Mr. Wood's cluelessness is remarkable. The focus, he says, should be on merit and merit alone. If the result is all-male panels, so be it. The question Mr. Collins is asking, of course, is whether some dynamic other than merit is resulting in all-male panels. That is a question Mr. Wood seems unwilling to ask.

Posted by: Theodore P Seto | Jun 19, 2019 6:50:29 AM

Collins announced that "starting now, when I consider speaking invitations, I will expect a level playing field, where scientists of all backgrounds are evaluated fairly for speaking opportunities...

Evaluated fairly? Tell that to the qualified male who is denied the final panel spot because the other spots were already filled by men.
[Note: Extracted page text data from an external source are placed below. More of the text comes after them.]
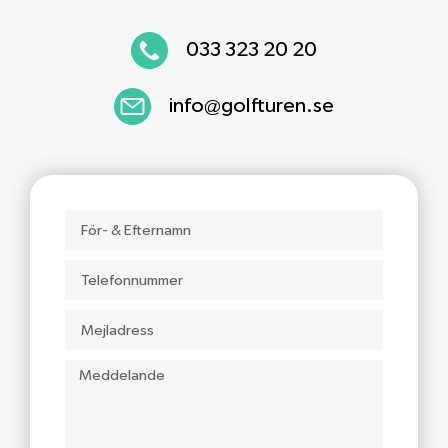
033 323 20 20
info@golfturen.se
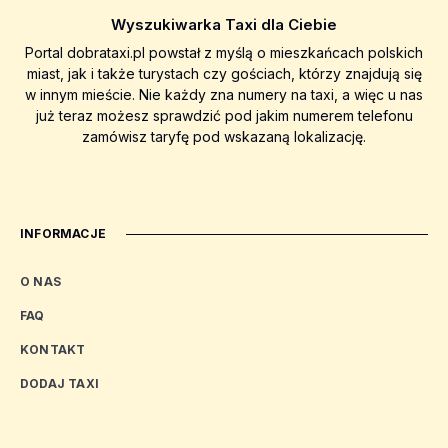
Wyszukiwarka Taxi dla Ciebie
Portal dobrataxi.pl powstał z myślą o mieszkańcach polskich
miast, jak i także turystach czy gościach, którzy znajdują się
w innym mieście. Nie każdy zna numery na taxi, a więc u nas
już teraz możesz sprawdzić pod jakim numerem telefonu
zamówisz taryfę pod wskazaną lokalizację.
INFORMACJE
O NAS
FAQ
KONTAKT
DODAJ TAXI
Ensuring diversity and representation is fairly easy with large numbers. When you have a panel of 4-8 people on a highly specialized subject, you simply may not be able to find a female (or otherwise diverse) candidate for your panel who is both an expert and available and willing to participate.

This nonsense is going to ruin our country. Quality matters - first, second, third and last.

Posted by: Todd | Jun 19, 2019 8:52:12 AM

Ironically, women are under-represented in the researcher ranks at NIH... Why not address that problem?

Posted by: John Saunders | Jun 19, 2019 10:00:39 AM

The cult of diversity takes no prisoners.

Posted by: Deseret Defender | Jun 19, 2019 11:33:51 AM

"So this week Collins announced that "starting now, when I consider speaking invitations, I will expect a level playing field, where scientists of all backgrounds are evaluated fairly for speaking opportunities. "
While I applaud this sentiment, that is not at all what "inclusiveness" and diversity means. Being evaluated fairly means ignoring sex, race, etc. when selecting for anything. Ignore, not use as another weighing metric.